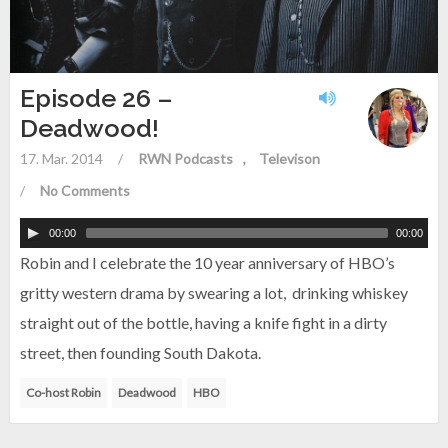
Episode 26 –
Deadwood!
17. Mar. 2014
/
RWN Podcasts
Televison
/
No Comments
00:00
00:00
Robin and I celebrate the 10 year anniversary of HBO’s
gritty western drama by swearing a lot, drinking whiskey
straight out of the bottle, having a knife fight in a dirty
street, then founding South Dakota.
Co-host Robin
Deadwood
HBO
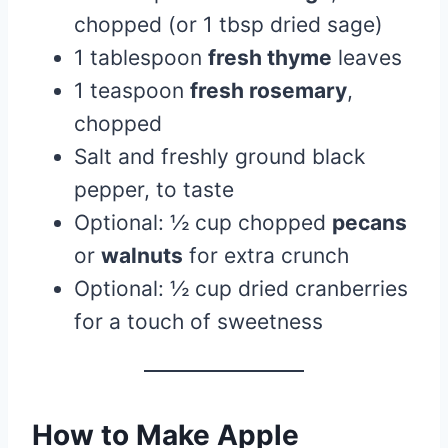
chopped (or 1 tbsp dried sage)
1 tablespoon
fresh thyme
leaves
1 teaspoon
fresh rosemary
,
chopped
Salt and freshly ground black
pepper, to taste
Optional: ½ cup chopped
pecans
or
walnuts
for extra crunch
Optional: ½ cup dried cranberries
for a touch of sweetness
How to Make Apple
★ ★ ★
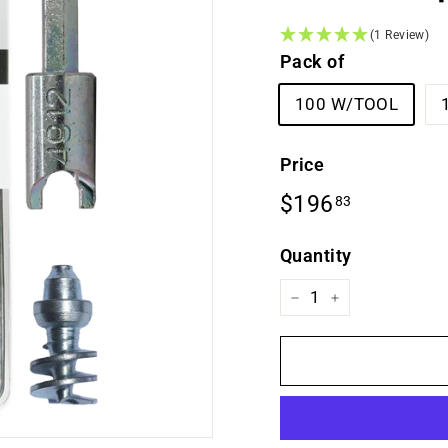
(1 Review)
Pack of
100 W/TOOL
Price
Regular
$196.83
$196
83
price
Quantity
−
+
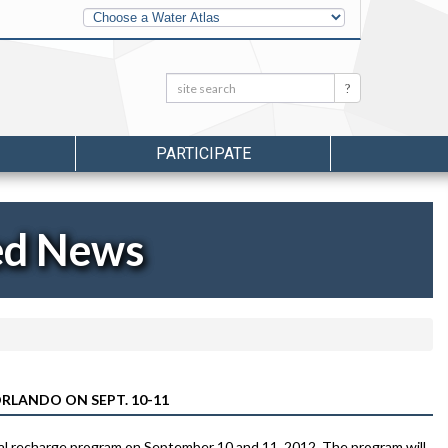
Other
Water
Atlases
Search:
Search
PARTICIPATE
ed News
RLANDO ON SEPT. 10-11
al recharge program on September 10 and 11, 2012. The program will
★ ★ ★
Task directions:
Please give the number of lines in the listing that hold "Robin", and no other text.

Your solution:
2